According to research in the British Medical Journal the range of 'interventions' includes puncturing the skin to put in and take out tubes and drains, inserting catheters and removing large dressings.

In some cases, 'minor surgery' involving restitching surgical wounds or cutting out a piece of muscle tissue for analysis has also been undertaken without anaesthetic.
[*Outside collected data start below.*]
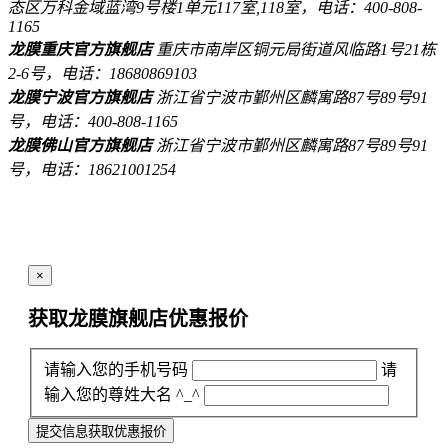
态区万科金域蓝湾9号楼1单元117室,118室，电话：400-808-
1165
龙膜重庆官方旗舰店
重庆市南岸区铜元局街道风临路1号21栋
2-6号，电话：18680869103
龙膜宁波官方旗舰店
浙江省宁波市鄞州区麟寓路87号89号91
号，电话：400-808-1165
龙膜佛山官方旗舰店
浙江省宁波市鄞州区麟寓路87号89号91
号，电话：18621001254
×
获取龙膜旗舰店
优惠报价
请输入您的手机号码
请
输入您的尊姓大名 ^_^
提交信息获取优惠报价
David Southall, professor of paediatrics at North Staffordshire Hospital, who led the research, said some of the children behaved as if they had been assaulted. 'You see a state of frozen watchfulness on their faces when doctors or nurses approach, which we recognise from children we know have been assaulted by their parents.'

He added: 'Babies and children under five are unable to express pain as adults or older children can. They can't say 'I want you to stop.' ' And some problems were practical. 'A toddler has pudgy hands. Trying to find a vein to insert a small tube can take 10 attempts.'

In the study at Royal Brompton Hospital, south-west London, about a third of the procedures witnessed were done without a pain reliever or sedative being given earlier. One child who had been in hospital for nearly a year, and also had severe learning difficulties, underwent 159 interventions likely to have been painful.

Nurses in the paediatric intensive care unit were asked to record every invasive procedure on babies aged, on average, one year and one month, and in hospital for more than three days. In all, 181 procedures were recorded on 55 babies - but case notes showed another 318 had been carried out.

Nurses' notes disclosed 49 per cent of the babies showed an 'adverse response'. Of those given no extra pain relief, 36 out of 50 grimaced or cried. Procedures took an average of five minutes, and a parent or relative was present for only 36 interventions.